WHAT THE EXERCISE ASKS: From the entries below, retype only the lines from the one with "À propos de Marc Shakour" through the one with "pour publier un commenta", exactly as written.

(Dataset entries)
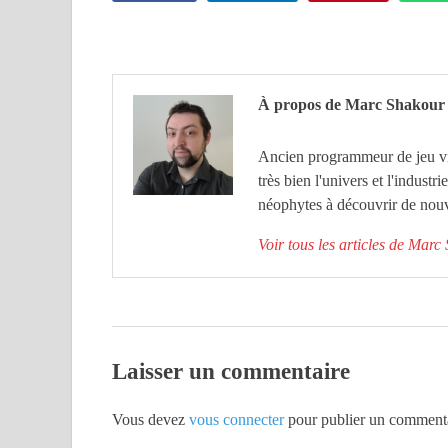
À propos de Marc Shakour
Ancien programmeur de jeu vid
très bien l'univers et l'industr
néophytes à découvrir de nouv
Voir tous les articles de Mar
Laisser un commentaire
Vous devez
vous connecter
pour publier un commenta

==

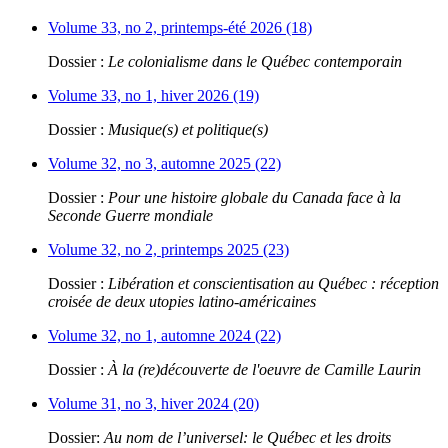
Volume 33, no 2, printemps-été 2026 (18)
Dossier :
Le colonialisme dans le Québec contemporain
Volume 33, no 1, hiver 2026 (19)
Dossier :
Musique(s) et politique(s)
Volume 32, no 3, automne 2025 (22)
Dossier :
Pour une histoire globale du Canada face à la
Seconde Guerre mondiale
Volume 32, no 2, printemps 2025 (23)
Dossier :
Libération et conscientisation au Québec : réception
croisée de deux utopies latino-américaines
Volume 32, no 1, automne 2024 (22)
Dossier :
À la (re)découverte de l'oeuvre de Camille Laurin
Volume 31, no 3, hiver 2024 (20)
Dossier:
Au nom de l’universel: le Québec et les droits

ANSWER SPACE:
À propos de Marc Shakour
Ancien programmeur de jeu vid
très bien l'univers et l'industr
néophytes à découvrir de nouv
Voir tous les articles de Mar
Laisser un commentaire
Vous devez
vous connecter
pour publier un commenta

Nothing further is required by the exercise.